** Entries shown follows **

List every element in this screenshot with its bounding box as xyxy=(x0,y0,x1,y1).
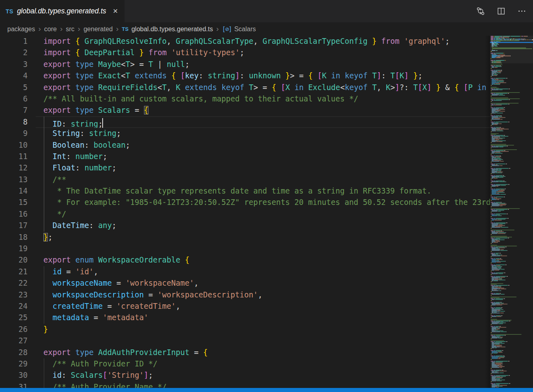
token xyxy=(43,141,53,149)
token xyxy=(80,48,84,57)
token: : xyxy=(62,371,71,379)
line-number[interactable]: 29 xyxy=(0,358,28,370)
line-number[interactable]: 26 xyxy=(0,324,28,335)
code-line[interactable]: 1import { GraphQLResolveInfo, GraphQLSca… xyxy=(0,36,490,47)
token xyxy=(135,48,139,57)
code-line[interactable]: 4export type Exact<T extends { [key: str… xyxy=(0,70,490,82)
line-number[interactable]: 5 xyxy=(0,82,28,93)
split-editor-icon[interactable] xyxy=(496,6,506,16)
code-line[interactable]: 30 id: Scalars['String']; xyxy=(0,370,490,381)
code-line[interactable]: 13 /** xyxy=(0,174,490,185)
code-line[interactable]: 15 * For example: "1985-04-12T23:20:50.5… xyxy=(0,197,490,208)
token: Boolean xyxy=(53,141,85,149)
line-number[interactable]: 19 xyxy=(0,243,28,254)
token: ID xyxy=(53,120,62,128)
code-line[interactable]: 2import { DeepPartial } from 'utility-ty… xyxy=(0,47,490,58)
code-line[interactable]: 26} xyxy=(0,324,490,335)
code-line[interactable]: 18}; xyxy=(0,232,490,243)
line-number[interactable]: 4 xyxy=(0,70,28,82)
token: RequireFields xyxy=(98,83,157,92)
more-actions-icon[interactable] xyxy=(517,6,527,16)
line-number[interactable]: 18 xyxy=(0,232,28,243)
line-number[interactable]: 30 xyxy=(0,370,28,381)
code-line[interactable]: 3export type Maybe<T> = T | null; xyxy=(0,59,490,70)
code-line[interactable]: 9 String: string; xyxy=(0,128,490,139)
token: { xyxy=(203,348,208,357)
token xyxy=(94,106,98,114)
code-line[interactable]: 7export type Scalars = { xyxy=(0,105,490,116)
code-line[interactable]: 22 workspaceName = 'workspaceName', xyxy=(0,278,490,289)
line-number[interactable]: 17 xyxy=(0,220,28,231)
line-number[interactable]: 15 xyxy=(0,197,28,208)
line-number[interactable]: 10 xyxy=(0,140,28,151)
token: : xyxy=(75,164,85,172)
code-line[interactable]: 8 ID: string; xyxy=(0,116,490,128)
breadcrumb-item-global-db-types-generated-ts[interactable]: ›TSglobal.db.types.generated.ts xyxy=(113,25,213,34)
code-line[interactable]: 20export enum WorkspaceOrderable { xyxy=(0,254,490,266)
line-number[interactable]: 31 xyxy=(0,381,28,388)
token: ] xyxy=(144,371,148,379)
line-number[interactable]: 22 xyxy=(0,278,28,289)
line-number[interactable]: 3 xyxy=(0,59,28,70)
code-line[interactable]: 17 DateTime: any; xyxy=(0,220,490,231)
breadcrumb-item-packages[interactable]: packages xyxy=(7,26,35,33)
token: > = xyxy=(254,83,272,92)
line-number[interactable]: 20 xyxy=(0,254,28,266)
token: } xyxy=(436,83,441,92)
line-number[interactable]: 7 xyxy=(0,105,28,116)
code-line[interactable]: 10 Boolean: boolean; xyxy=(0,140,490,151)
code-line[interactable]: 16 */ xyxy=(0,209,490,220)
code-line[interactable]: 25 metadata = 'metadata' xyxy=(0,312,490,323)
indent-guide xyxy=(44,128,44,139)
code-line[interactable]: 29 /** Auth Provider ID */ xyxy=(0,358,490,370)
line-number[interactable]: 28 xyxy=(0,347,28,358)
breadcrumb-item-scalars[interactable]: ›[⊘]Scalars xyxy=(213,25,256,34)
code-line[interactable]: 21 id = 'id', xyxy=(0,266,490,278)
breadcrumb-item-core[interactable]: ›core xyxy=(35,25,57,34)
line-number[interactable]: 24 xyxy=(0,301,28,312)
code-line[interactable]: 28export type AddAuthProviderInput = { xyxy=(0,347,490,358)
code-editor[interactable]: 1import { GraphQLResolveInfo, GraphQLSca… xyxy=(0,36,533,388)
line-number[interactable]: 23 xyxy=(0,289,28,301)
code-line[interactable]: 11 Int: number; xyxy=(0,151,490,162)
code-line[interactable]: 24 createdTime = 'createdTime', xyxy=(0,301,490,312)
code-line[interactable]: 27 xyxy=(0,335,490,347)
code-line[interactable]: 14 * The DateTime scalar type represents… xyxy=(0,185,490,197)
code-line[interactable]: 19 xyxy=(0,243,490,254)
line-number[interactable]: 9 xyxy=(0,128,28,139)
line-number[interactable]: 8 xyxy=(0,116,28,128)
minimap[interactable] xyxy=(490,36,533,388)
tab-global-db-types[interactable]: TS global.db.types.generated.ts ✕ xyxy=(0,0,125,22)
breadcrumb-label: generated xyxy=(84,26,113,33)
line-number[interactable]: 6 xyxy=(0,93,28,105)
line-content: /** Auth Provider ID */ xyxy=(43,358,490,370)
token: [ xyxy=(281,83,285,92)
code-line[interactable]: 31 /** Auth Provider Name */ xyxy=(0,381,490,388)
line-content: * The DateTime scalar type represents da… xyxy=(43,185,490,197)
line-number[interactable]: 11 xyxy=(0,151,28,162)
token: = xyxy=(103,302,116,310)
token xyxy=(43,267,53,276)
line-number[interactable]: 25 xyxy=(0,312,28,323)
token: ; xyxy=(240,48,244,57)
code-line[interactable]: 12 Float: number; xyxy=(0,162,490,174)
line-number[interactable]: 12 xyxy=(0,162,28,174)
breadcrumb-item-src[interactable]: ›src xyxy=(57,25,75,34)
token: } xyxy=(43,325,48,334)
line-number[interactable]: 1 xyxy=(0,36,28,47)
line-number[interactable]: 27 xyxy=(0,335,28,347)
token: T xyxy=(148,60,153,69)
close-icon[interactable]: ✕ xyxy=(113,8,118,15)
code-line[interactable]: 23 workspaceDescription = 'workspaceDesc… xyxy=(0,289,490,301)
breadcrumb-item-generated[interactable]: ›generated xyxy=(75,25,113,34)
code-line[interactable]: 6/** All built-in and custom scalars, ma… xyxy=(0,93,490,105)
token: metadata xyxy=(53,313,89,322)
line-number[interactable]: 16 xyxy=(0,209,28,220)
open-changes-icon[interactable] xyxy=(475,6,485,16)
token xyxy=(304,83,308,92)
line-number[interactable]: 14 xyxy=(0,185,28,197)
code-line[interactable]: 5export type RequireFields<T, K extends … xyxy=(0,82,490,93)
line-number[interactable]: 2 xyxy=(0,47,28,58)
line-number[interactable]: 21 xyxy=(0,266,28,278)
line-number[interactable]: 13 xyxy=(0,174,28,185)
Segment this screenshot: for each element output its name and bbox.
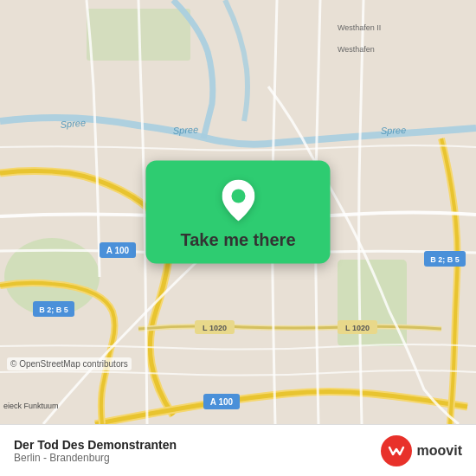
svg-text:B 2; B 5: B 2; B 5 (430, 255, 460, 264)
svg-text:L 1020: L 1020 (203, 324, 227, 332)
svg-text:eieck Funktuum: eieck Funktuum (3, 402, 59, 410)
bottom-bar: Der Tod Des Demonstranten Berlin - Brand… (0, 424, 476, 476)
svg-text:A 100: A 100 (106, 246, 130, 255)
place-name: Der Tod Des Demonstranten (14, 438, 177, 452)
location-info: Der Tod Des Demonstranten Berlin - Brand… (14, 438, 177, 464)
svg-text:Westhafen: Westhafen (338, 45, 375, 54)
svg-text:Spree: Spree (381, 125, 407, 136)
map-container: A 100 A 100 B 2; B 5 B 2; B 5 L 1020 L 1… (0, 0, 476, 424)
location-pin-icon (221, 180, 255, 222)
take-me-there-button[interactable]: Take me there (145, 161, 330, 264)
moovit-text: moovit (417, 443, 462, 459)
svg-point-22 (231, 190, 245, 203)
svg-text:L 1020: L 1020 (345, 324, 370, 332)
place-region: Berlin - Brandenburg (14, 452, 177, 464)
svg-text:Westhafen II: Westhafen II (338, 23, 381, 32)
svg-text:Spree: Spree (60, 117, 86, 130)
svg-text:Spree: Spree (172, 124, 198, 136)
svg-text:A 100: A 100 (210, 397, 234, 407)
moovit-icon (381, 435, 412, 466)
svg-text:B 2; B 5: B 2; B 5 (39, 306, 68, 314)
take-me-there-label: Take me there (180, 230, 295, 250)
moovit-logo[interactable]: moovit (381, 435, 462, 466)
osm-copyright: © OpenStreetMap contributors (7, 357, 132, 370)
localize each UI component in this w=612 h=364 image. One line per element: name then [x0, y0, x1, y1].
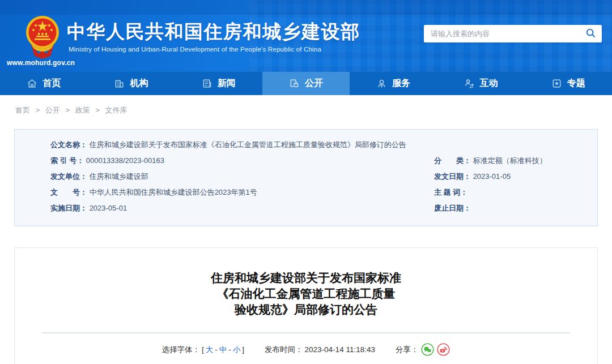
font-size-medium-link[interactable]: 中 [219, 345, 227, 355]
person-arrows-icon [464, 78, 475, 89]
nav-tab-topics[interactable]: 专题 [525, 72, 612, 95]
header-top-shade [0, 0, 612, 15]
font-selector-dash: - [215, 345, 218, 354]
index-number-row: 索 引 号： 000013338/2023-00163 [50, 153, 434, 169]
index-number-label: 索 引 号： [50, 156, 84, 165]
search-button[interactable] [579, 25, 602, 42]
breadcrumb-separator: > [65, 106, 70, 114]
breadcrumb: 首页 > 公开 > 政策 > 文件库 [15, 105, 131, 115]
effective-date-label: 实施日期： [50, 204, 87, 212]
nav-tab-label: 公开 [305, 78, 323, 89]
article-meta-bar: 选择字体： [ 大 - 中 - 小 ] 发布时间： 2023-04-14 11:… [15, 343, 597, 356]
article-title-line: 《石油化工金属管道工程施工质量 [15, 286, 597, 302]
font-size-selector: 选择字体： [ 大 - 中 - 小 ] [162, 345, 245, 355]
breadcrumb-policy[interactable]: 政策 [75, 106, 90, 114]
category-value: 标准定额（标准科技） [473, 156, 547, 165]
repeal-date-label: 废止日期： [434, 204, 471, 212]
doc-number-value: 中华人民共和国住房和城乡建设部公告2023年第1号 [90, 188, 257, 196]
search-box [424, 25, 602, 42]
person-pin-icon [376, 78, 387, 89]
publish-time-label: 发布时间： [265, 345, 303, 355]
font-selector-label: 选择字体： [162, 345, 201, 355]
category-label: 分 类： [434, 156, 471, 165]
breadcrumb-separator: > [36, 106, 40, 114]
subject-words-row: 主 题 词： [434, 185, 597, 200]
breadcrumb-disclosure[interactable]: 公开 [45, 106, 60, 114]
nav-tab-label: 首页 [42, 78, 61, 89]
doc-name-label: 公文名称： [50, 140, 87, 149]
effective-date-value: 2023-05-01 [90, 204, 128, 212]
share-label: 分享： [396, 345, 419, 355]
publish-time-value: 2023-04-14 11:18:43 [305, 345, 375, 354]
doc-name-value: 住房和城乡建设部关于发布国家标准《石油化工金属管道工程施工质量验收规范》局部修订… [90, 140, 406, 149]
font-size-large-link[interactable]: 大 [206, 345, 214, 355]
nav-tab-label: 服务 [392, 78, 410, 89]
breadcrumb-library[interactable]: 文件库 [105, 106, 128, 114]
national-emblem-logo [25, 14, 60, 61]
article-card: 住房和城乡建设部关于发布国家标准 《石油化工金属管道工程施工质量 验收规范》局部… [14, 247, 598, 364]
publish-time: 发布时间： 2023-04-14 11:18:43 [265, 345, 375, 355]
nav-tab-interaction[interactable]: 互动 [437, 72, 524, 95]
site-header: www.mohurd.gov.cn 中华人民共和国住房和城乡建设部 Minist… [0, 0, 612, 72]
site-title: 中华人民共和国住房和城乡建设部 [67, 19, 360, 45]
share-group: 分享： [396, 343, 450, 356]
article-title-line: 住房和城乡建设部关于发布国家标准 [15, 270, 597, 286]
font-selector-bracket: [ [202, 345, 204, 354]
doc-number-row: 文 号： 中华人民共和国住房和城乡建设部公告2023年第1号 [50, 185, 434, 200]
nav-tab-label: 机构 [130, 78, 148, 89]
search-input[interactable] [424, 25, 579, 42]
font-selector-bracket: ] [242, 345, 244, 354]
title-divider [42, 332, 570, 333]
site-url: www.mohurd.gov.cn [7, 59, 75, 67]
issuing-unit-value: 住房和城乡建设部 [90, 172, 148, 181]
nav-tab-org[interactable]: 机构 [87, 72, 175, 95]
site-subtitle-english: Ministry of Housing and Urban-Rural Deve… [69, 46, 321, 53]
main-navigation: 首页 机构 新闻 公开 [0, 72, 612, 95]
breadcrumb-separator: > [95, 106, 100, 114]
article-title-line: 验收规范》局部修订的公告 [15, 302, 597, 318]
issuing-unit-label: 发文单位： [50, 172, 87, 181]
nav-tab-news[interactable]: 新闻 [175, 72, 262, 95]
star-box-icon [551, 78, 562, 89]
article-title: 住房和城乡建设部关于发布国家标准 《石油化工金属管道工程施工质量 验收规范》局部… [15, 270, 597, 318]
repeal-date-row: 废止日期： [434, 200, 597, 216]
nav-tab-label: 新闻 [218, 78, 236, 89]
wechat-share-icon[interactable] [421, 343, 434, 356]
issue-date-value: 2023-01-05 [473, 172, 511, 181]
breadcrumb-home[interactable]: 首页 [15, 106, 30, 114]
doc-name-row: 公文名称： 住房和城乡建设部关于发布国家标准《石油化工金属管道工程施工质量验收规… [50, 137, 597, 153]
search-icon [585, 28, 596, 40]
weibo-share-icon[interactable] [437, 343, 450, 356]
nav-tab-label: 互动 [480, 78, 498, 89]
nav-tab-home[interactable]: 首页 [0, 72, 87, 95]
news-icon [202, 78, 212, 89]
issuing-unit-row: 发文单位： 住房和城乡建设部 [50, 169, 434, 185]
home-icon [27, 78, 37, 89]
nav-tab-disclosure[interactable]: 公开 [262, 72, 350, 95]
font-size-small-link[interactable]: 小 [233, 345, 241, 355]
doc-number-label: 文 号： [50, 188, 87, 196]
issue-date-row: 发文日期： 2023-01-05 [434, 169, 597, 185]
font-selector-dash: - [228, 345, 231, 354]
nav-tab-services[interactable]: 服务 [350, 72, 437, 95]
category-row: 分 类： 标准定额（标准科技） [434, 153, 597, 169]
document-lock-icon [289, 78, 300, 89]
effective-date-row: 实施日期： 2023-05-01 [50, 200, 434, 216]
document-info-panel: 公文名称： 住房和城乡建设部关于发布国家标准《石油化工金属管道工程施工质量验收规… [14, 129, 598, 226]
issue-date-label: 发文日期： [434, 172, 471, 181]
nav-tab-label: 专题 [567, 78, 585, 89]
building-icon [114, 78, 125, 89]
subject-words-label: 主 题 词： [434, 188, 468, 196]
index-number-value: 000013338/2023-00163 [86, 156, 164, 165]
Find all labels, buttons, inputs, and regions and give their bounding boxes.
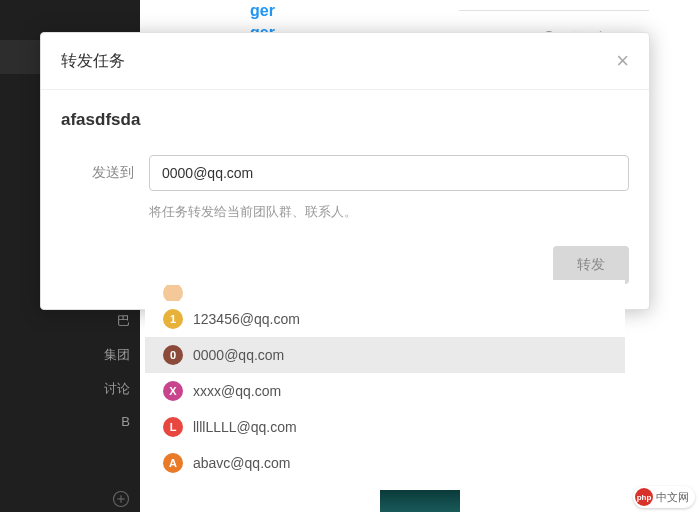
php-icon: php: [635, 488, 653, 506]
watermark-text: 中文网: [656, 490, 689, 505]
send-to-row: 发送到 将任务转发给当前团队群、联系人。: [61, 155, 629, 221]
avatar-icon: 0: [163, 345, 183, 365]
watermark: php 中文网: [633, 486, 695, 508]
add-icon[interactable]: [112, 490, 130, 511]
contact-label: llllLLLL@qq.com: [193, 419, 297, 435]
contact-label: abavc@qq.com: [193, 455, 290, 471]
task-name: afasdfsda: [61, 110, 629, 130]
sidebar-item[interactable]: B: [0, 406, 140, 437]
modal-footer: 转发: [61, 246, 629, 284]
forward-button[interactable]: 转发: [553, 246, 629, 284]
contact-dropdown: 1 123456@qq.com 0 0000@qq.com X xxxx@qq.…: [145, 280, 625, 481]
form-hint: 将任务转发给当前团队群、联系人。: [149, 203, 629, 221]
sidebar-item[interactable]: 讨论: [0, 372, 140, 406]
sidebar-item[interactable]: 集团: [0, 338, 140, 372]
send-to-label: 发送到: [61, 155, 149, 182]
avatar-icon: 1: [163, 309, 183, 329]
thumbnail: [380, 490, 460, 512]
modal-header: 转发任务 ×: [41, 33, 649, 90]
avatar-icon: L: [163, 417, 183, 437]
modal-title: 转发任务: [61, 51, 125, 72]
dropdown-item[interactable]: A abavc@qq.com: [145, 445, 625, 481]
dropdown-item[interactable]: 0 0000@qq.com: [145, 337, 625, 373]
dropdown-item[interactable]: L llllLLLL@qq.com: [145, 409, 625, 445]
link[interactable]: ger: [250, 0, 699, 22]
dropdown-item[interactable]: X xxxx@qq.com: [145, 373, 625, 409]
contact-label: xxxx@qq.com: [193, 383, 281, 399]
recipient-input[interactable]: [149, 155, 629, 191]
avatar-icon: [163, 285, 183, 301]
avatar-icon: X: [163, 381, 183, 401]
contact-label: 123456@qq.com: [193, 311, 300, 327]
avatar-icon: A: [163, 453, 183, 473]
form-field: 将任务转发给当前团队群、联系人。: [149, 155, 629, 221]
forward-modal: 转发任务 × afasdfsda 发送到 将任务转发给当前团队群、联系人。 转发: [40, 32, 650, 310]
dropdown-item[interactable]: [145, 285, 625, 301]
divider: [459, 10, 649, 11]
dropdown-item[interactable]: 1 123456@qq.com: [145, 301, 625, 337]
modal-body: afasdfsda 发送到 将任务转发给当前团队群、联系人。 转发: [41, 90, 649, 309]
close-icon[interactable]: ×: [616, 48, 629, 74]
contact-label: 0000@qq.com: [193, 347, 284, 363]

** End of Entries shown **

§ The problem:
Among the lines of the listing, count those holding the string "公文名称" and reply with the count only.

§ Written response:
3